Because of the success of the Program in 2015, and in 2018, more than 16,836 acres of land were purchased. However, much work remains to be done to consolidate CTUIR ownership and control of the Umatilla Indian Reservation, which is ranked as the 28th most fractionated Indian reservation in the country.
The Land Buy Back Program provides landowners the opportunity to sell ownership at Fair Market Value. Once complete, the ownership then goes back to CTUIR and helps to clarify tribal jurisdiction and management associated with highly fractionated land interests.
The CTUIR Tribal Land Program staff remain committed to land buy back efforts and are prepared for this third, and perhaps final, round of the program. The Cobell Settlement, which the program is based on, required that all Land Buy Back Program funds had to be spent in ten years, which concludes in November 2022.
Participation in the Umatilla LBBP land consolidation is voluntary.
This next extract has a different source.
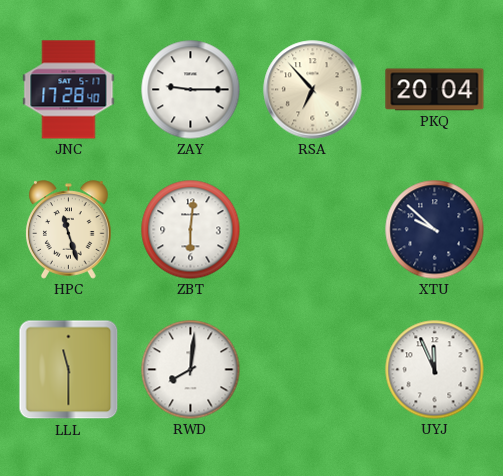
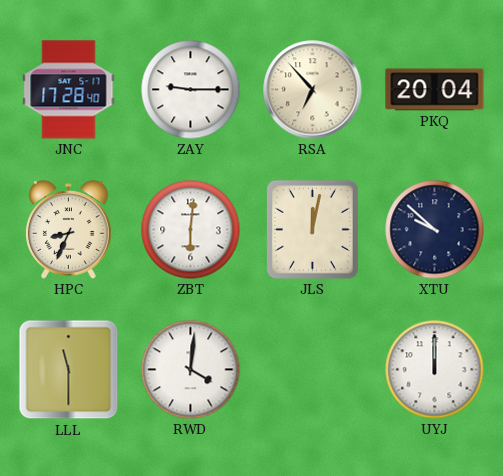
HPC: 11:27 -> 8:34
JLS: none -> 12:02
RWD: 8:01 -> 4:01
UYJ: 11:56 -> 12:00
At this time, limited information is available regarding who may receive offers. Allotment landowners interested in the Program and those who would like to inquire about their ownership status are strongly encouraged to make sure their contact information is up to date by calling the Trust Beneficiary Call Center at 1-888-678-6836 or by emailing to firstname.lastname@example.org. For additional information from the CTUIR, contact Kelly L. George, Land Acquisition Coordinator 541-429-7483, email@example.com or Koko Hufford, Land Manager, 541-429-7476, firstname.lastname@example.org.
The Confederated Tribes of the Umatilla Indian Reservation is made up of the Cayuse, Umatilla, and Walla Walla Tribes, formed under the Treaty of 1855 signed in the Walla Walla Valley. In 1949, the Tribes adopted a constitutional form of government to protect, preserve and enhance the treaty rights guaranteed under federal statute.